## [TASK INSTRUCTIONS]
All lines in the entries below that hold "Hallgat" make up the answer.

== GIVEN INFORMATION

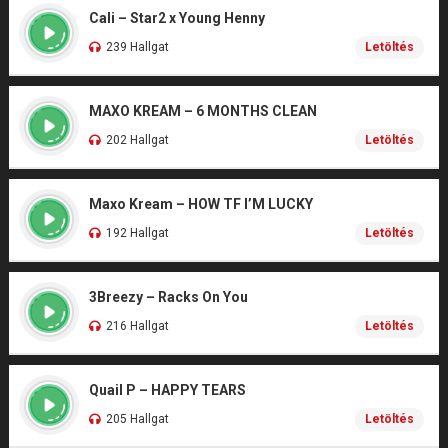
Cali – Star2 x Young Henny
239 Hallgat
Letöltés
MAXO KREAM – 6 MONTHS CLEAN
202 Hallgat
Letöltés
Maxo Kream – HOW TF I’M LUCKY
192 Hallgat
Letöltés
3Breezy – Racks On You
216 Hallgat
Letöltés
Quail P – HAPPY TEARS
205 Hallgat
Letöltés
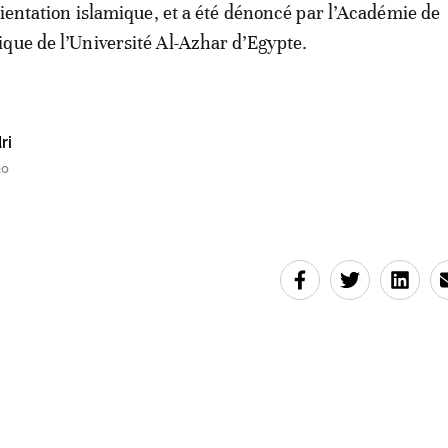
orientation islamique, et a été dénoncé par l’Académie de
que de l’Université Al-Azhar d’Egypte.
ri
30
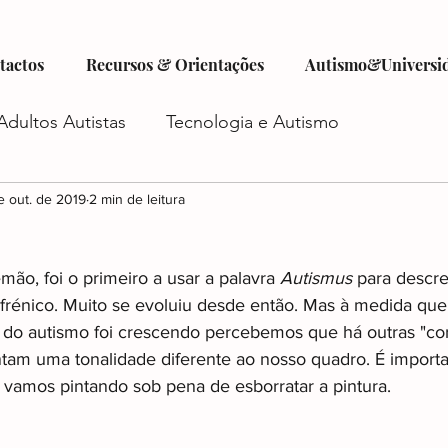
tactos
Recursos & Orientações
Autismo&Universi
Adultos Autistas
Tecnologia e Autismo
tismo
e out. de 2019
Criatividade e Autismo
2 min de leitura
Autocuidado e Au
emão, foi o primeiro a usar a palavra 
Autismus
 para descr
istas
Futuro do Autismo
Emprego e Autismo
frénico. Muito se evoluiu desde então. Mas à medida que
do autismo foi crescendo percebemos que há outras "cor
tam uma tonalidade diferente ao nosso quadro. É importa
iadas
Autismo e Relacionamentos
Acesso a Ser
 vamos pintando sob pena de esborratar a pintura.
o
Planejamento Financeiro e Autismo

====

## [REPLY]
239 Hallgat
202 Hallgat
192 Hallgat
216 Hallgat
205 Hallgat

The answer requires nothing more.